A proper answer requires that we look more closely at what happened before and during the actual meal. Matthew and Mark record that the disciples themselves initiated the work of getting ready for it (Matt. 26:17 Mark 14:12). On Thursday evening by our reading of the evidence, they approached Jesus and asked where He wanted them to prepare a Passover meal. No doubt they supposed that it would take place during the following evening, the normal time of its celebration. Their desire to make arrangements one day early probably rested on the assumption that everyone would be too busy to make them on Passover day itself. So, with Jesus’ encouragement and according to His directions, Peter and John procured a meeting place. Probably also they assured provision of all necessary furnishings and foods excepting the lamb itself, which they expected to obtain the following day.
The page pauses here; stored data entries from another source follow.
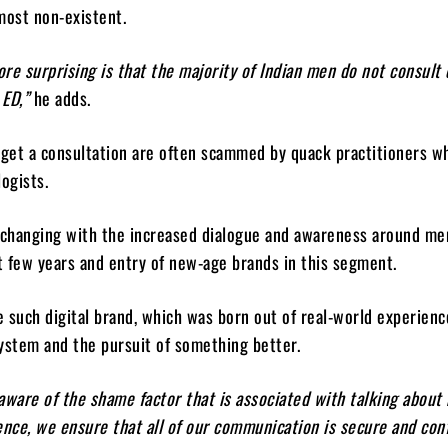
most non-existent.
re surprising is that the majority of Indian men do not consult
 ED,”
he adds.
get a consultation are often scammed by quack practitioners w
logists.
 changing with the increased dialogue and awareness around men
st few years and entry of new-age brands in this segment.
e such digital brand, which was born out of real-world experienc
ystem and the pursuit of something better.
aware of the shame factor that is associated with talking about
ence, we ensure that all of our communication is secure and conf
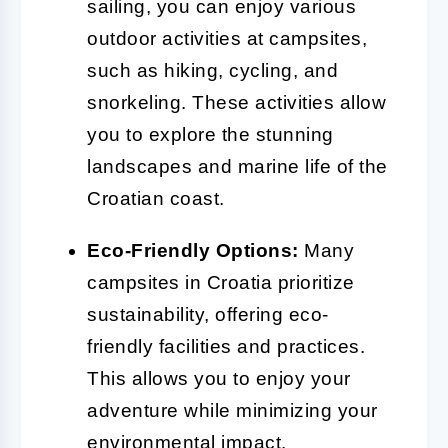
sailing, you can enjoy various
outdoor activities at campsites,
such as hiking, cycling, and
snorkeling. These activities allow
you to explore the stunning
landscapes and marine life of the
Croatian coast.
Eco-Friendly Options:
Many
campsites in Croatia prioritize
sustainability, offering eco-
friendly facilities and practices.
This allows you to enjoy your
adventure while minimizing your
environmental impact.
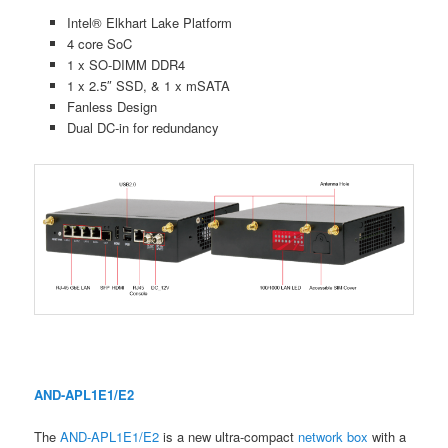
Intel® Elkhart Lake Platform
4 core SoC
1 x SO-DIMM DDR4
1 x 2.5″ SSD, & 1 x mSATA
Fanless Design
Dual DC-in for redundancy
AND-APL1E1/E2
The
AND-APL1E1/E2
is a new ultra-compact
network box
with a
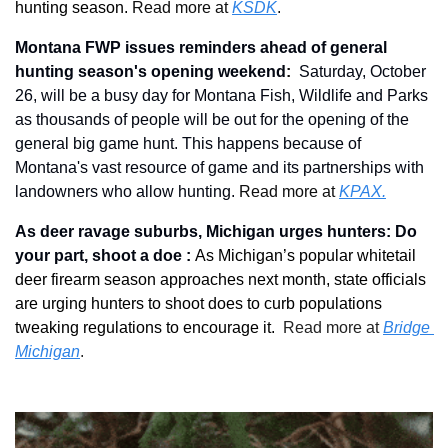
hunting season. 
Read more at 
KSDK
.
Montana FWP issues reminders ahead of general 
hunting season's opening weekend
: 
Saturday, October 
26, will be a busy day for Montana Fish, Wildlife and Parks 
as thousands of people will be out for the opening of the 
general big game hunt. This happens because of 
Montana's vast resource of game and its partnerships with 
landowners who allow hunting.
 Read more at 
KPAX.
As deer ravage suburbs, Michigan urges hunters: Do 
your part, shoot a doe : 
As Michigan’s popular whitetail 
deer firearm season approaches next month, state officials 
are urging hunters to shoot does to curb populations 
tweaking regulations to encourage it. 
 Read more at 
Bridge 
Michigan
.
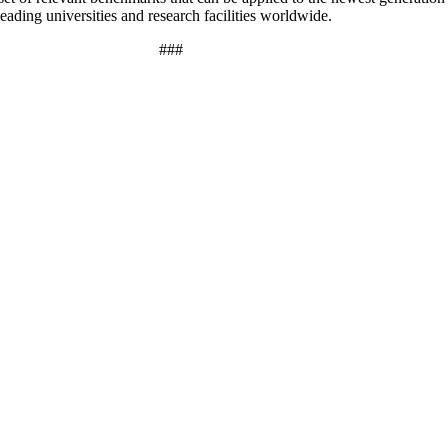
ding universities and research facilities worldwide.
###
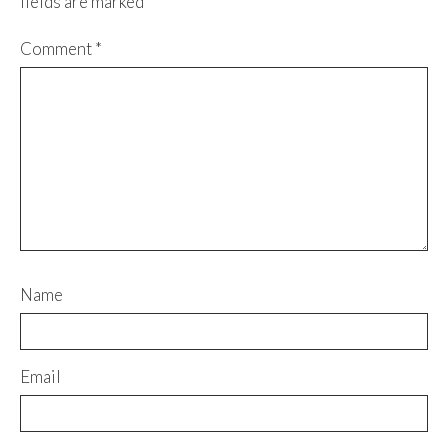
fields are marked
*
Comment
*
Name
Email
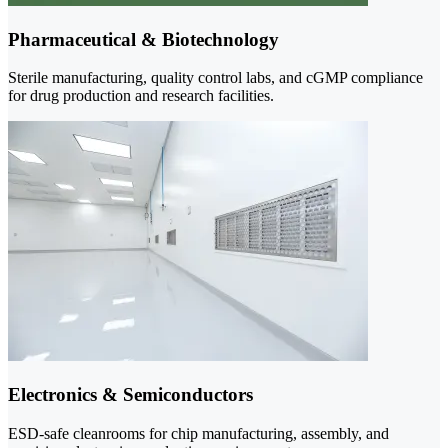
Pharmaceutical & Biotechnology
Sterile manufacturing, quality control labs, and cGMP compliance
for drug production and research facilities.
Electronics & Semiconductors
ESD-safe cleanrooms for chip manufacturing, assembly, and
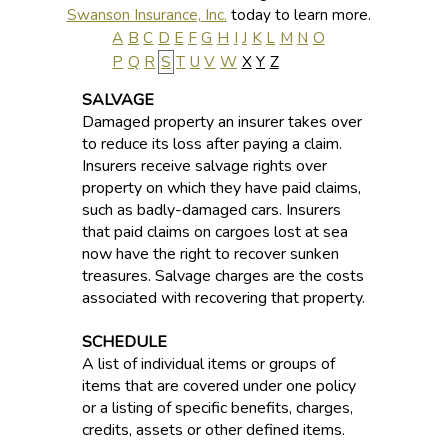
Swanson Insurance, Inc.
today to learn more.
A
B
C
D
E
F
G
H
I
J
K
L
M
N
O
P
Q
R
S
T
U
V
W
X
Y
Z
SALVAGE
Damaged property an insurer takes over
to reduce its loss after paying a claim.
Insurers receive salvage rights over
property on which they have paid claims,
such as badly-damaged cars. Insurers
that paid claims on cargoes lost at sea
now have the right to recover sunken
treasures. Salvage charges are the costs
associated with recovering that property.
SCHEDULE
A list of individual items or groups of
items that are covered under one policy
or a listing of specific benefits, charges,
credits, assets or other defined items.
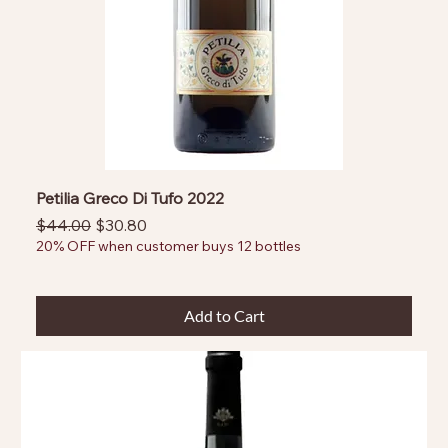
Petilia Greco Di Tufo 2022
Regular Price
Sale Price
$44.00
$30.80
20% OFF when customer buys 12 bottles
Add to Cart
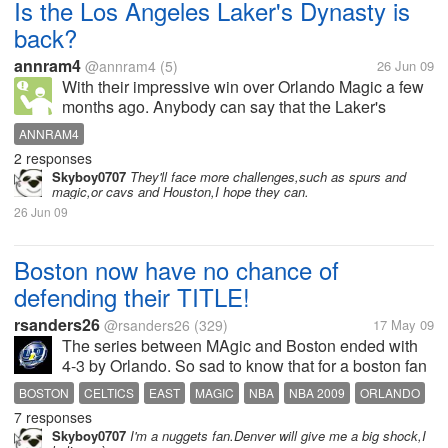
Is the Los Angeles Laker's Dynasty is
back?
annram4
@annram4
(5)
26 Jun 09
With their impressive win over Orlando Magic a few
months ago. Anybody can say that the Laker's
dynasty is back after the dynamic duo of O'neal and
ANNRAM4
Bryant several years ago.
2 responses
Skyboy0707
They'll face more challenges,such as spurs and
magic,or cavs and Houston,I hope they can.
26 Jun 09
Boston now have no chance of
defending their TITLE!
rsanders26
@rsanders26
(329)
17 May 09
The series between MAgic and Boston ended with
4-3 by Orlando. So sad to know that for a boston fan
like me. I want them to at least reach the division
BOSTON
CELTICS
EAST
MAGIC
NBA
NBA 2009
ORLANDO
championship. But they failed! It's really hard for
7 responses
WEST
them without Garnett in...
Skyboy0707
I'm a nuggets fan.Denver will give me a big shock,I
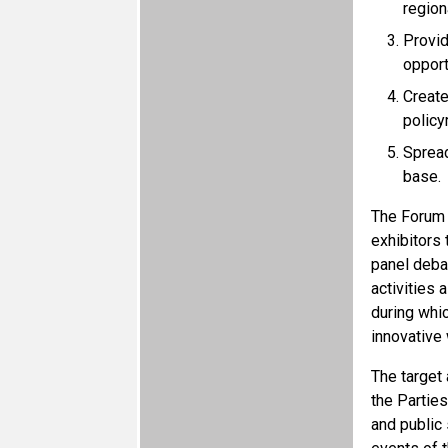
region
Provid
opport
Create
policy
Spread
base.
The Forum w
exhibitors 
panel debat
activities
during whi
innovative
The target
the Partie
and public 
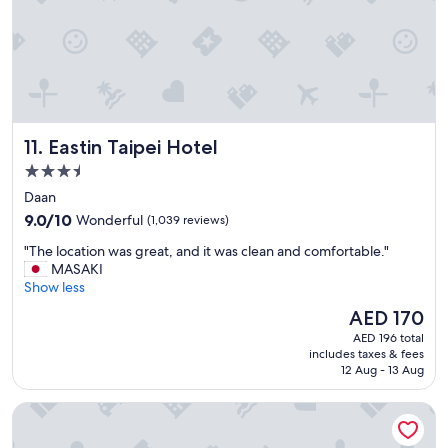
t
i
o
n
a
n
d
q
Eastin Taipei Hotel
11. Eastin Taipei Hotel
u
i
3.5
e
star
Daan
t
property
9.0
&
9.0/10
Wonderful
(1,039 reviews)
out
c
"
"The location was great, and it was clean and comfortable."
of
l
T
MASAKI
10,
e
h
Show less
Wonderful,
a
e
(1,039
n
The
AED 170
l
reviews)
r
price
AED 196 total
o
o
is
includes taxes & fees
c
o
AED 170
12 Aug - 13 Aug
a
m
t
.
Hotel Gracery Taipei
i
"
o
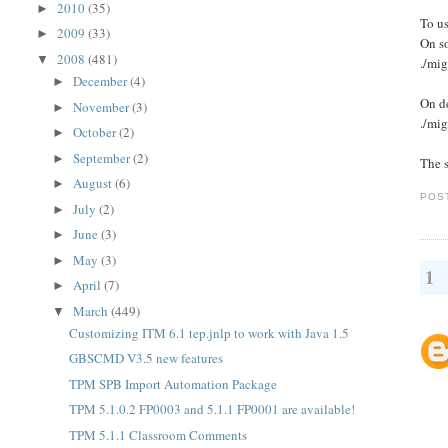
2010
(35)
►
To us
2009
(33)
►
On s
2008
(481)
▼
./mig
December
(4)
►
On de
November
(3)
►
./mig
October
(2)
►
September
(2)
►
The s
August
(6)
►
POS
July
(2)
►
June
(3)
►
May
(3)
►
1
April
(7)
►
March
(449)
▼
Customizing ITM 6.1 tep.jnlp to work with Java 1.5
GBSCMD V3.5 new features
TPM SPB Import Automation Package
TPM 5.1.0.2 FP0003 and 5.1.1 FP0001 are available!
TPM 5.1.1 Classroom Comments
When Peter and John had fulfilled their mission and returned to Jesus and the other disciples outside the city, imagine their surprise when Jesus took them to share the meal right away. It is helpful to remember that the Lord of the Sabbath (Matt. 12:8) is also Lord of the Passover. Thus, Jesus had every right to change the day of the meal so that He might share it once more with His beloved disciples. He was moving it a day earlier because He knew that He would die in the following afternoon. He wanted to convert the last meal that they would eat together into the very meal that by God's design had always pictured the significance of His death.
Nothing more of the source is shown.